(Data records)
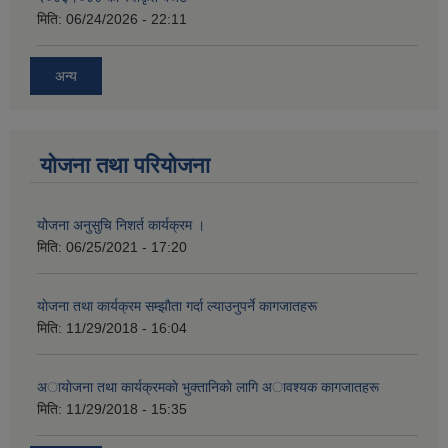
मिति:
06/24/2026 - 22:11
अन्य
योजना तथा परियोजना
योेजना अनुसुचि निशर्त कार्यक्रम ।
मिति:
06/25/2021 - 17:20
याेजना तथा कार्यक्रम सम्झाैता गर्दा ल्याउनुपर्ने कागजातहरू
मिति:
11/29/2018 - 16:04
अायाेजना तथा कार्यक्रमकाे भुक्तानिकाे लागि अावश्यक कागजातहरू
मिति:
11/29/2018 - 15:35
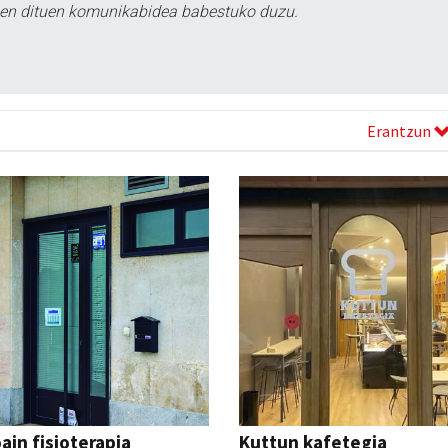
tzen dituen komunikabidea babestuko duzu.
Erantzun
ain fisioterapia
Kuttun kafetegia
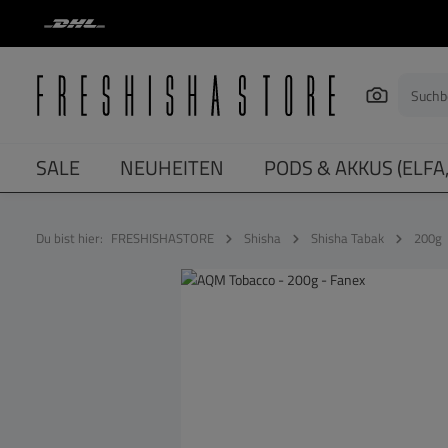
springen
Zur Hauptnavigation springen
SALE
NEUHEITEN
PODS & AKKUS (ELFA
Du bist hier:
FRESHISHASTORE
Shisha
Shisha Tabak
200g
Bildergalerie überspringen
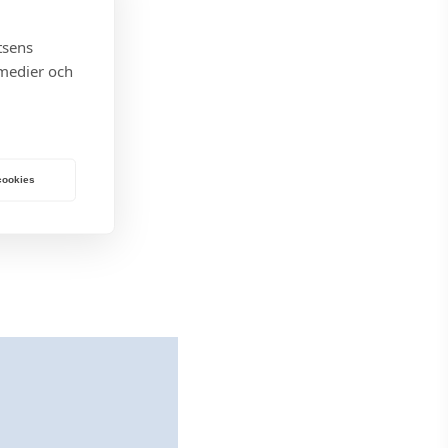
tsens
 medier och
 cookies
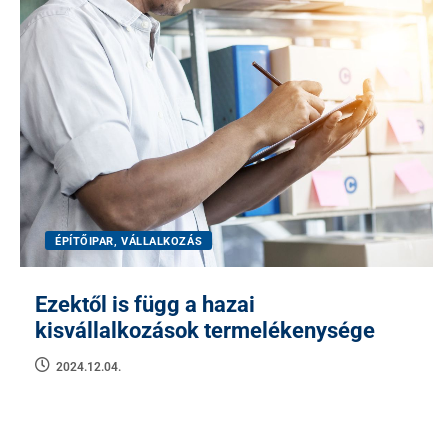
ÉPÍTŐIPAR, VÁLLALKOZÁS
Ezektől is függ a hazai
kisvállalkozások termelékenysége
2024.12.04.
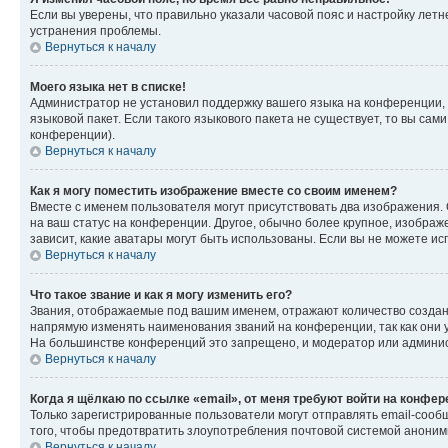
Если вы уверены, что правильно указали часовой пояс и настройку лет
устранения проблемы.
Вернуться к началу
Моего языка нет в списке!
Администратор не установил поддержку вашего языка на конференции, 
языковой пакет. Если такого языкового пакета не существует, то вы с
конференции).
Вернуться к началу
Как я могу поместить изображение вместе со своим именем?
Вместе с именем пользователя могут присутствовать два изображения. О
на ваш статус на конференции. Другое, обычно более крупное, изображе
зависит, какие аватары могут быть использованы. Если вы не можете 
Вернуться к началу
Что такое звание и как я могу изменить его?
Звания, отображаемые под вашим именем, отражают количество созда
напрямую изменять наименования званий на конференции, так как они 
На большинстве конференций это запрещено, и модератор или админис
Вернуться к началу
Когда я щёлкаю по ссылке «email», от меня требуют войти на конфе
Только зарегистрированные пользователи могут отправлять email-сооб
того, чтобы предотвратить злоупотребления почтовой системой анони
Вернуться к началу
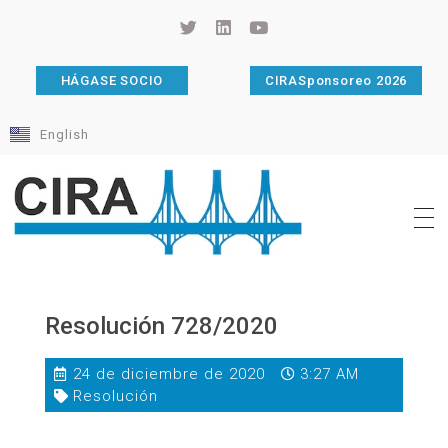
HÁGASE SOCIO
CIRASponsoreo 2026
English
Cámara de Importadores de la República Argentina
La Cámara de Importadores de la República Argentina (CIRA) es una organización no gubernamental, privada y sin fines de lucro, con una trayectoria de 114 años al servicio del sector importador.
Resolución 728/2020
24 de diciembre de 2020
3:27 AM
Resolución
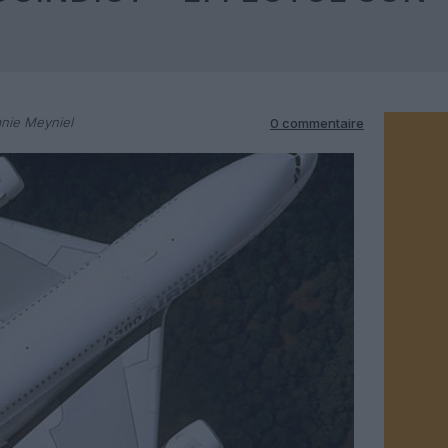
nie Meyniel
0 commentaire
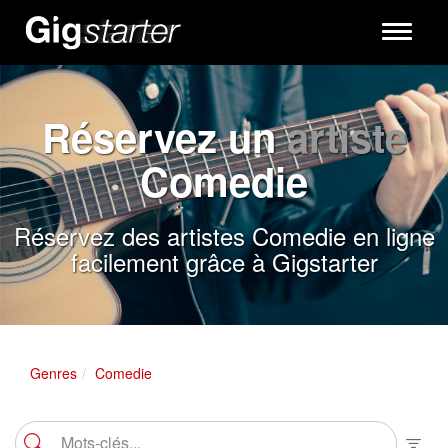
Toggle
navigati
Réservez un
artiste
Comedie
Réservez des artistes Comedie en ligne
facilement grâce à Gigstarter
Genres
Comedie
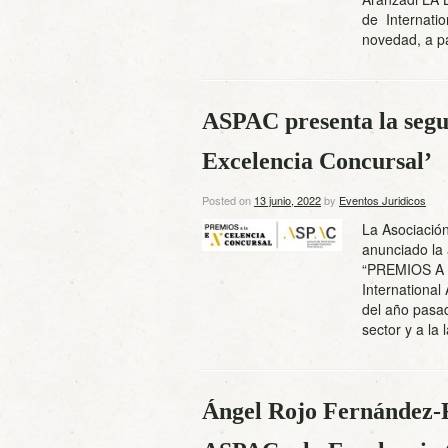
de Internati
novedad, a p
ASPAC presenta la segun
Excelencia Concursal’
Posted on
13 junio, 2022
by
Eventos Juridicos
La Asociació
anunciado la 
“PREMIOS A 
Internationa
del año pasad
sector y a la
Ángel Rojo Fernández-R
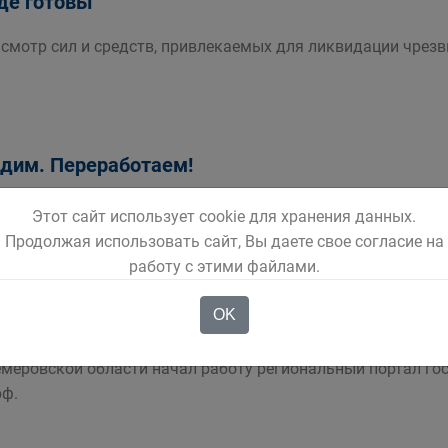
де готовы
 смотр сил и средств, привлекаемых для ликвидации чрез
дим. Переработаем!
вятый раз пройдет областная экологическая акция
Этот сайт использует cookie для хранения данных.
Продолжая использовать сайт, Вы даете свое согласие на
работу с этими файлами.
OK
цифровизируется?
емеровской области начал работу региональный портал г
рф.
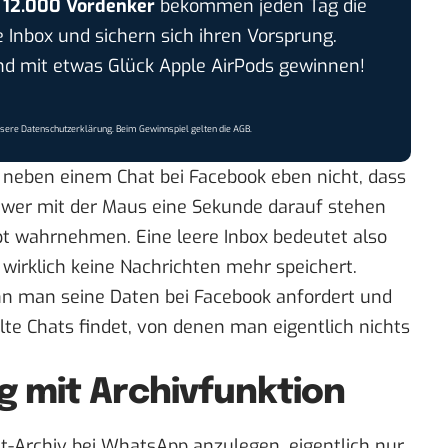
r
12.000 Vordenker
bekommen jeden Tag die
e Inbox und sichern sich ihren Vorsprung.
 mit etwas Glück Apple AirPods gewinnen!
nsere
Datenschutzerklärung
. Beim Gewinnspiel gelten die
AGB
.
“ neben einem Chat bei Facebook eben nicht, dass
 wer mit der Maus eine Sekunde darauf stehen
upt wahrnehmen. Eine leere Inbox bedeutet also
wirklich keine Nachrichten mehr speichert.
nn man seine Daten bei Facebook anfordert und
te Chats findet, von denen man eigentlich nichts
 mit Archivfunktion
hat-Archiv bei WhatsApp anzulegen, eigentlich nur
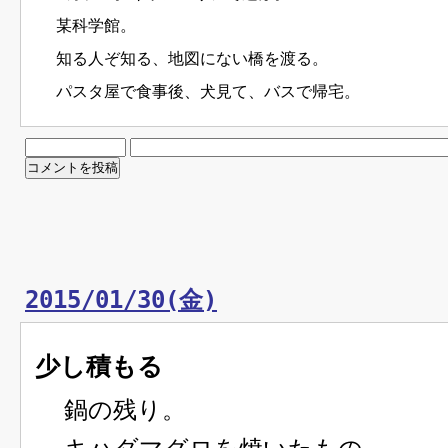
某科学館。
知る人ぞ知る、地図にない橋を渡る。
パスタ屋で食事後、犬見て、バスで帰宅。
2015/01/30(金)
少し積もる
鍋の残り。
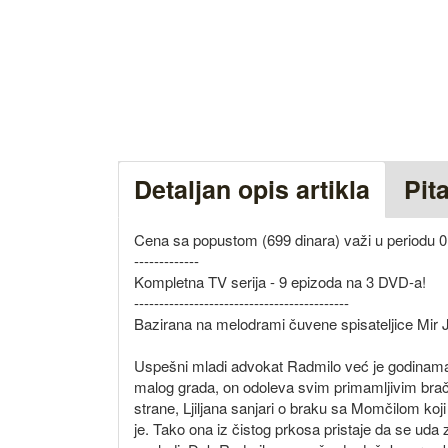
Detaljan opis artikla
Pit
Cena sa popustom (699 dinara) važi u periodu 0
-------------
Kompletna TV serija - 9 epizoda na 3 DVD-a!
-------------------------------------------
Bazirana na melodrami čuvene spisateljice Mir Ja
Uspešni mladi advokat Radmilo već je godinama z
malog grada, on odoleva svim primamljivim brač
strane, Ljiljana sanjari o braku sa Momčilom koj
je. Tako ona iz čistog prkosa pristaje da se uda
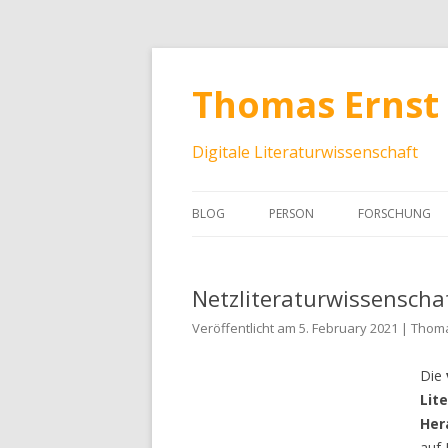
Thomas Ernst
Digitale Literaturwissenschaft
BLOG
PERSON
FORSCHUNG
Netzliteraturwissenscha
Veröffentlicht am 5. February 2021 | Thom
Die
Lit
Her
auf 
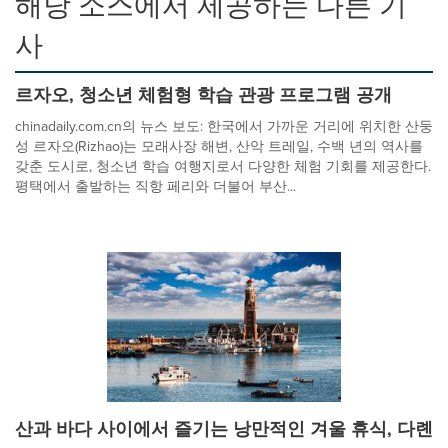
해당 소스에서 제공하는 다른 기
사
르자오, 청소년 체험형 학습 관광 프로그램 공개
chinadaily.com.cn의 뉴스 보도: 한국에서 가까운 거리에 위치한 산둥
성 르자오(Rizhao)는 모래사장 해변, 산악 트레일, 수백 년의 역사를
갖춘 도시로, 청소년 학습 여행지로서 다양한 체험 기회를 제공한다.
평택에서 출발하는 직항 페리와 더불어 부산...
산과 바다 사이에서 즐기는 낭만적인 겨울 휴식, 다롄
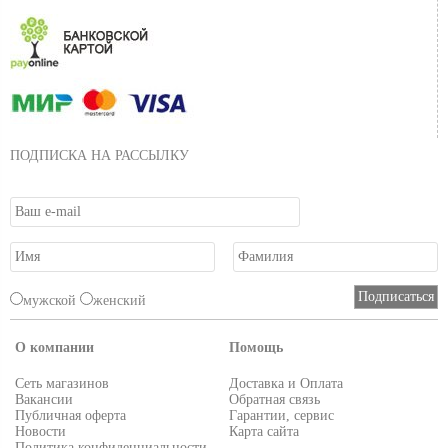
ПОДПИСКА НА РАССЫЛКУ
мужской
женский
О компании
Помощь
Сеть магазинов
Доставка и Оплата
Вакансии
Обратная связь
Публичная оферта
Гарантии, сервис
Новости
Карта сайта
Политика конфиденциальности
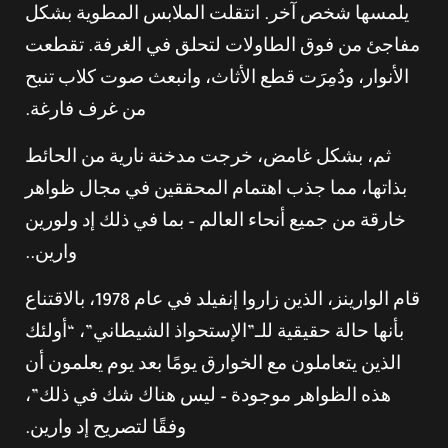
يلمسها شخص آخر. انتقلت الملابس المطوية بشكل
مفاجئ من فوق الطاولات لتحلق في الغرفة. تقطعت
الأنوار، ودُمِرَت قطع الأثاث، وانبعث صوت كلاب تنبح
من غرف فارغة.
ثم، بشكل غامض، خرجت مدخنة نارية من الحائط
بذاتها، مما جذب اهتمام المحققين في مجال ظواهر
خارقة من جميع أنحاء العالم – بما في ذلك إد ولورين
وارين..
قام الوارينز، الذين زاروا إنفيلد في عام 1978، بالاقتناع
بأنها حالة حقيقية للـ”الإستحواذ الشيطاني”، “أولئك
الذين يتعاملون مع الخوارق يومًا بعد يوم يعلمون أن
هذه الظواهر موجودة – ليس هناك شك في ذلك”،
وفقًا لتصريح إد وارين.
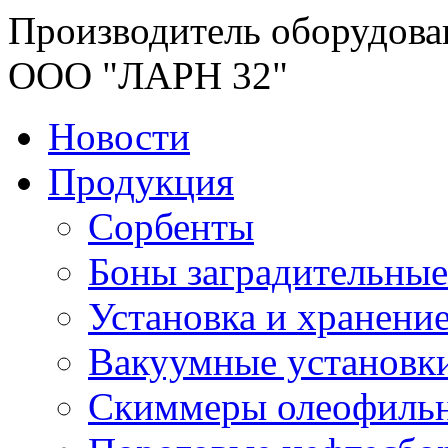
Производитель оборудова
ООО "ЛАРН 32"
Новости
Продукция
Сорбенты
Боны заградительные
Установка и хранени
Вакуумные установк
Скиммеры олеофиль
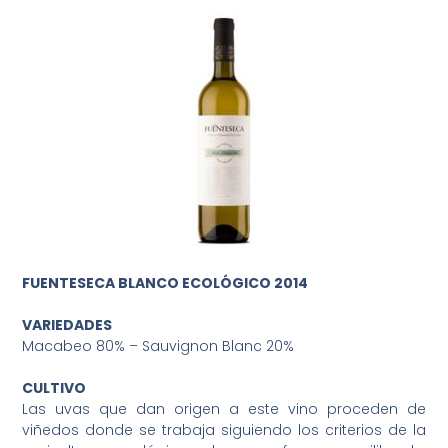
FUENTESECA BLANCO ECOLÓGICO 2014
VARIEDADES
Macabeo 80% – Sauvignon Blanc 20%
CULTIVO
Las uvas que dan origen a este vino proceden de
viñedos donde se trabaja siguiendo los criterios de la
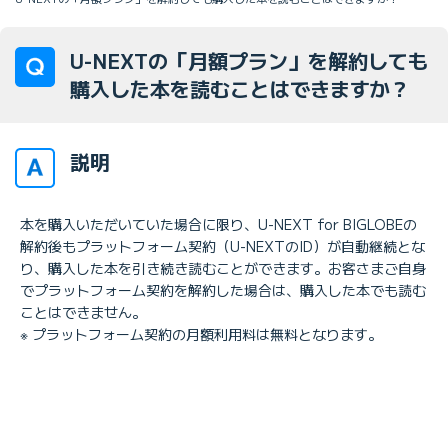
U-NEXTの「月額プラン」を解約しても
購入した本を読むことはできますか？
説明
本を購入いただいていた場合に限り、U-NEXT for BIGLOBEの
解約後もプラットフォーム契約（U-NEXTのID）が自動継続とな
り、購入した本を引き続き読むことができます。お客さまご自身
でプラットフォーム契約を解約した場合は、購入した本でも読む
ことはできません。
※ プラットフォーム契約の月額利用料は無料となります。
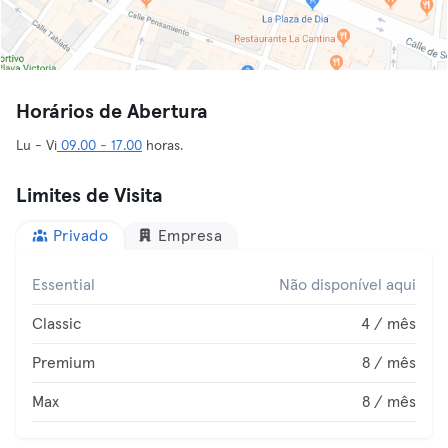
Horários de Abertura
Lu - Vi
09.00 - 17.00
horas.
Limites de Visita
Privado
Empresa
Essential
Não disponível aqui
Classic
4 / mês
Premium
8 / mês
Max
8 / mês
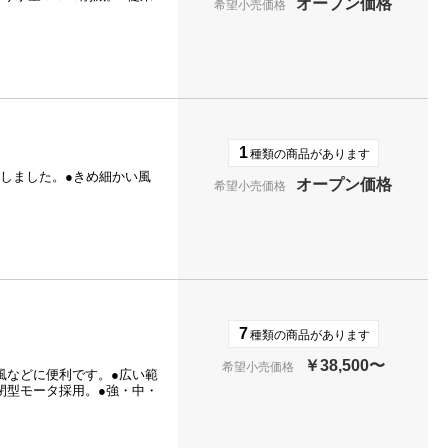
オープン価格
希望小売価格
1
種類の商品があります
現しました。●きめ細かい風
オープン価格
希望小売価格
7
種類の商品があります
￥38,500〜
希望小売価格
風などに便利です。●広い範
閉型モータ採用。●強・中・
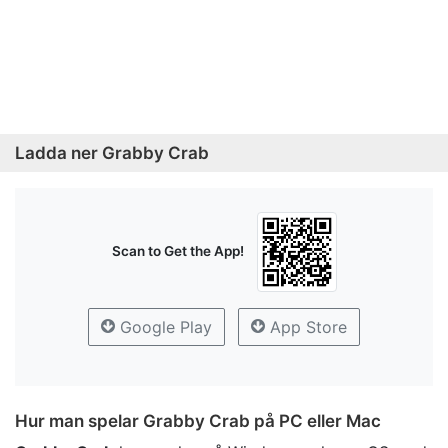
Ladda ner Grabby Crab
Scan to Get the App!
Google Play
App Store
Hur man spelar Grabby Crab på PC eller Mac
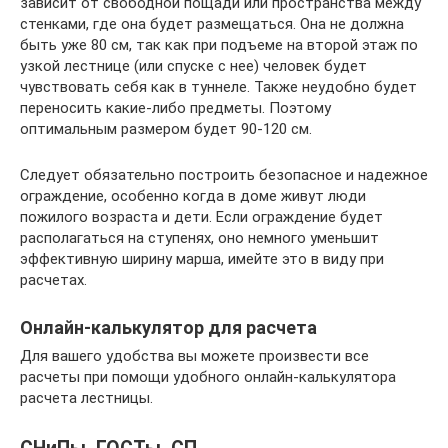
зависит от свободной пощади или пространства между
стенками, где она будет размещаться. Она не должна
быть уже 80 см, так как при подъеме на второй этаж по
узкой лестнице (или спуске с нее) человек будет
чувствовать себя как в туннеле. Также неудобно будет
переносить какие-либо предметы. Поэтому
оптимальным размером будет 90-120 см.
Следует обязательно построить безопасное и надежное
ограждение, особенно когда в доме живут люди
пожилого возраста и дети. Если ограждение будет
располагаться на ступенях, оно немного уменьшит
эффективную ширину марша, имейте это в виду при
расчетах.
Онлайн-калькулятор для расчета
Для вашего удобства вы можете произвести все
расчеты при помощи удобного онлайн-калькулятора
расчета лестницы.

## Aim of the exercise
Copy out each line of the entries where the word "именем" is found.

## Answer to the exercise
Как я могу поместить изображение вместе со своим именем?
Вместе с именем пользователя могут присутствовать два изображения. О
Звания, отображаемые под вашим именем, отражают количество созда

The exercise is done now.